Six players per net, eight per coaching group, and batsmen using their own equipment? So far, so normal.
Dettol-spraying the stumps, wearing a face mask while bowling, and no high-fiving when taking a wicket? Less so.
Some of the new measures designed to allow cricketers to return to training after lockdown might take a little getting used to.
But, judged by the response to a return to nets at the Jebel Ali Centre of Excellence this week, the young players of the It’s Just Cricket academy are just grateful for the chance to be able to try.
“I really didn’t think we’d be going to get back into the nets and have some fun,” Christopher Woolley, a Dubai College schoolboy, said of the time spent in lockdown.
“It was really good to get back. It felt really strange bowling my first ball. Even though I’d been bowling at home, it wasn’t with a hard ball or at the same distance.
“It felt so weird, and I knew it would be a while before I could get back to where I was before.
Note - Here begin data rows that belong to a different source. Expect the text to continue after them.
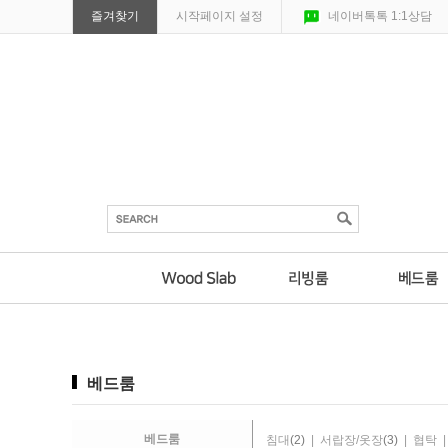
즐겨찾기
시작페이지 설정
네이버톡톡 1:1상담
베드룸
베드룸
침대
(2)
|
서랍장/옷장
(3)
|
협탁
|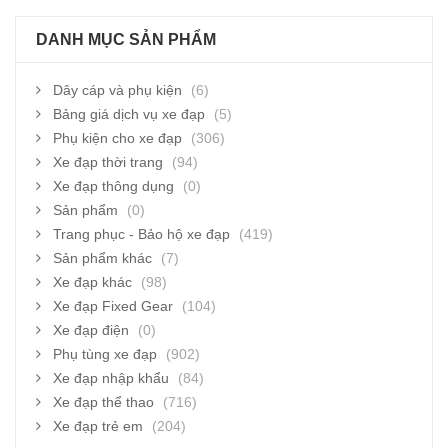
DANH MỤC SẢN PHẨM
Dây cáp và phụ kiện
(6)
Bảng giá dịch vụ xe đạp
(5)
Phụ kiện cho xe đạp
(306)
Xe đạp thời trang
(94)
Xe đạp thông dụng
(0)
Sản phẩm
(0)
Trang phục - Bảo hộ xe đạp
(419)
Sản phẩm khác
(7)
Xe đạp khác
(98)
Xe đạp Fixed Gear
(104)
Xe đạp điện
(0)
Phụ tùng xe đạp
(902)
Xe đạp nhập khẩu
(84)
Xe đạp thể thao
(716)
Xe đạp trẻ em
(204)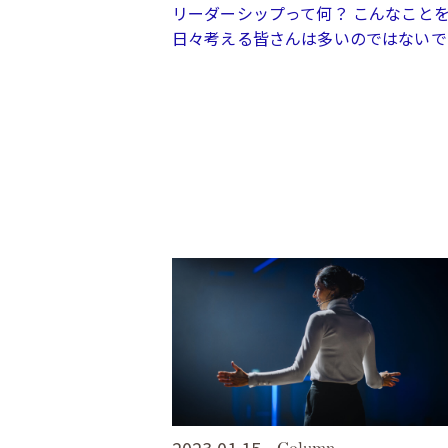
リーダーシップって何？ こんなこと
日々考える皆さんは多いのではないで..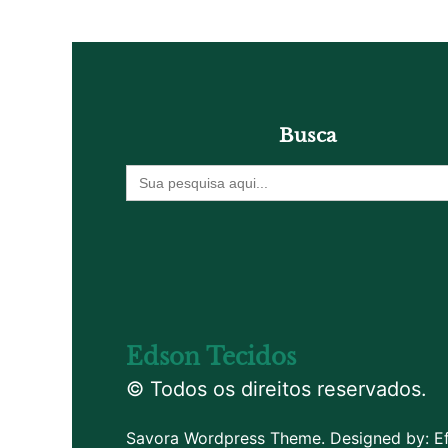
Busca
Procurar
por:
Edson Tecidos
© Todos os direitos reservados.
Savora Wordpress Theme. Designed by:
E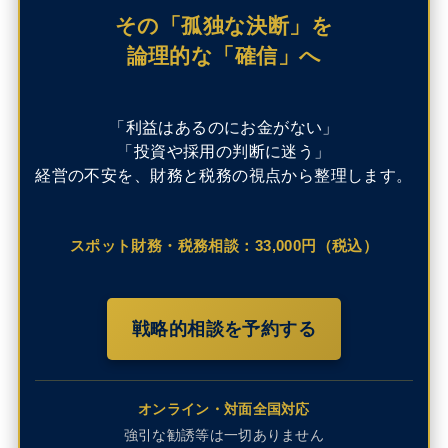
その「孤独な決断」を
論理的な「確信」へ
「利益はあるのにお金がない」
「投資や採用の判断に迷う」
経営の不安を、財務と税務の視点から整理します。
スポット財務・税務相談：33,000円（税込）
戦略的相談を予約する
オンライン・対面全国対応
強引な勧誘等は一切ありません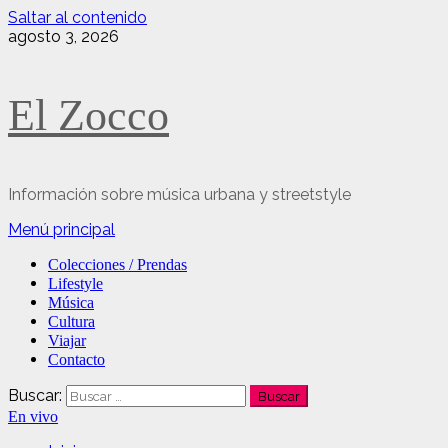
Saltar al contenido
agosto 3, 2026
El Zocco
Información sobre música urbana y streetstyle
Menú principal
Colecciones / Prendas
Lifestyle
Música
Cultura
Viajar
Contacto
Buscar:
En vivo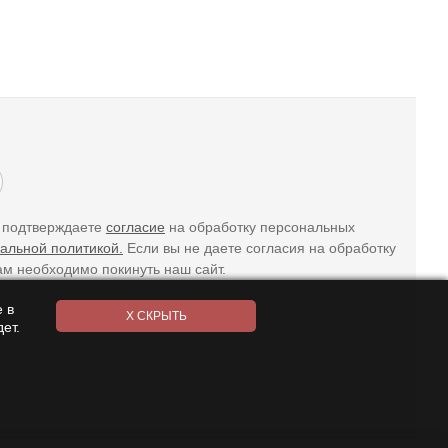
ы подтверждаете
согласие
на обработку персональных
альной политикой.
Если вы не даете согласия на обработку
ам необходимо покинуть наш сайт.
 в
ет.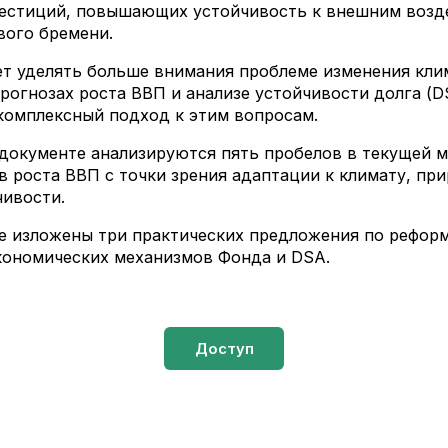
вестиций, повышающих устойчивость к внешним возд
вого бремени.
т уделять больше внимания проблеме изменения клим
рогнозах роста ВВП и анализе устойчивости долга (D
комплексный подход к этим вопросам.
документе анализируются пять пробелов в текущей 
в роста ВВП с точки зрения адаптации к климату, пр
чивости.
е изложены три практических предложения по рефо
ономических механизмов Фонда и DSA.
Доступ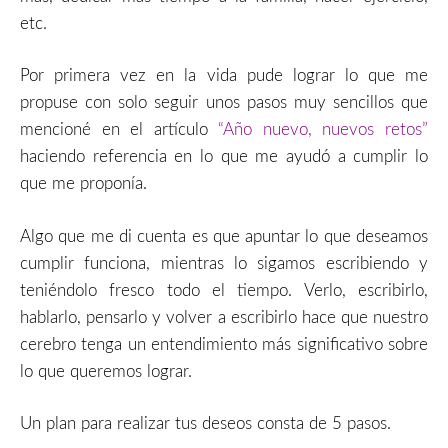
etc.
Por primera vez en la vida pude lograr lo que me
propuse con solo seguir unos pasos muy sencillos que
mencioné en el artículo
“Año nuevo, nuevos retos”
haciendo referencia en lo que me ayudó a cumplir lo
que me proponía.
Algo que me di cuenta es que apuntar lo que deseamos
cumplir funciona, mientras lo sigamos escribiendo y
teniéndolo fresco todo el tiempo. Verlo, escribirlo,
hablarlo, pensarlo y volver a escribirlo hace que nuestro
cerebro tenga un entendimiento más significativo sobre
lo que queremos lograr.
Un plan para realizar tus deseos consta de 5 pasos.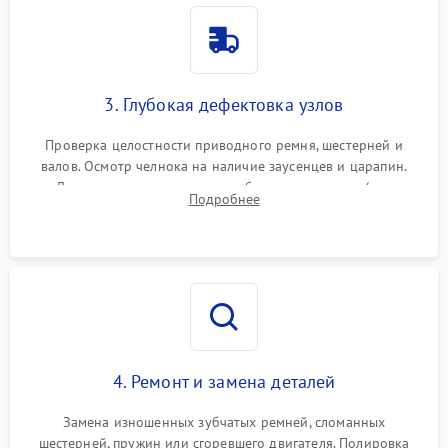
3. Глубокая дефектовка узлов
Проверка целостности приводного ремня, шестерней и
валов. Осмотр челнока на наличие заусенцев и царапин.
Диагностика электромотора, блока управления (для
Подробнее
компьютерных машин), нитевдевателя и механизма
продвижения ткани (зубчатой рейки).
4. Ремонт и замена деталей
Замена изношенных зубчатых ремней, сломанных
шестерней, пружин или сгоревшего двигателя. Полировка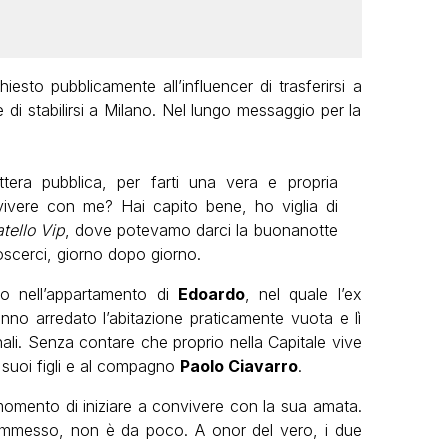
hiesto pubblicamente all’influencer di trasferirsi a
di stabilirsi a Milano. Nel lungo messaggio per la
ettera pubblica, per farti una vera e propria
vivere con me? Hai capito bene, ho viglia di
tello Vip
, dove potevamo darci la buonanotte
oscerci, giorno dopo giorno.
o nell’appartamento di
Edoardo
, nel quale l’ex
anno arredato l’abitazione praticamente vuota e lì
nali. Senza contare che proprio nella Capitale vive
i suoi figli e al compagno
Paolo Ciavarro
.
 momento di iniziare a convivere con la sua amata.
mmesso, non è da poco. A onor del vero, i due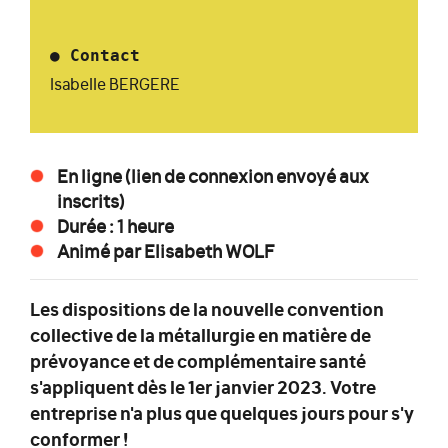
●
Contact
Isabelle BERGERE
En ligne (lien de connexion envoyé aux
inscrits)
Durée : 1 heure
Animé par Elisabeth WOLF
Les dispositions de la nouvelle convention
collective de la métallurgie en matière de
prévoyance et de complémentaire santé
s'appliquent dès le 1er janvier 2023. Votre
entreprise n'a plus que quelques jours pour s'y
conformer !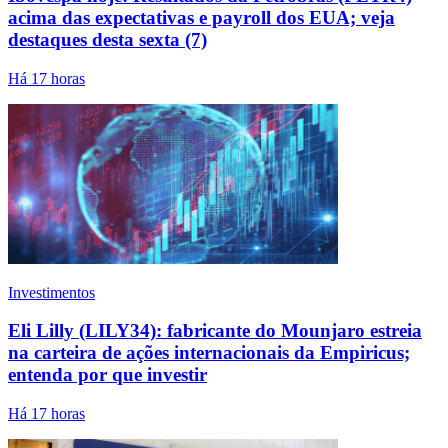
acima das expectativas e payroll dos EUA; veja
destaques desta sexta (7)
Há 17 horas
Investimentos
Eli Lilly (LILY34): fabricante do Mounjaro estreia
na carteira de ações internacionais da Empiricus;
entenda por que investir
Há 17 horas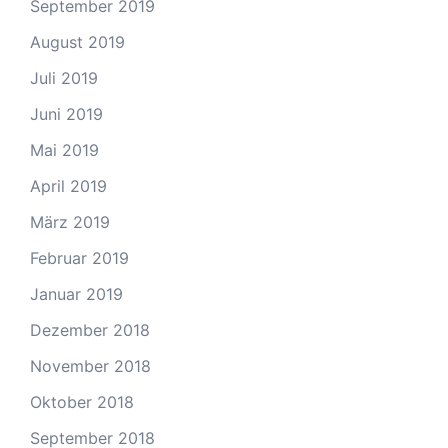
September 2019
August 2019
Juli 2019
Juni 2019
Mai 2019
April 2019
März 2019
Februar 2019
Januar 2019
Dezember 2018
November 2018
Oktober 2018
September 2018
Even when I was batting, I felt like I hadn’t played in a long, long time.”
Aged 12, Woolley is one of the youngest players permitted to return to sports training, following the Dubai Sports Council regulations issued last week.
Participants under 12 and over 60 have to wait, as per the safety precautions designed to halt the spread of coronavirus.
Other guidelines from the Sports Council specific to cricket include “no spitting on the cricket ground” and “no use of sweat or saliva on the cricket ball,” as well as maintaining a two-metre gap to anyone else.
“Wearing the masks while bowling is quite a tough ask for kids, or anybody really, but they dealt with it really, really well,” said Sam Charnley, IJC's international director of cricket.
“We thought we would have more issued around reminding the players about social distancing, but they seemed to adhere to it really well and adapt to it.
“It is quite hot, but the kids don’t seem to have any issues with the masks.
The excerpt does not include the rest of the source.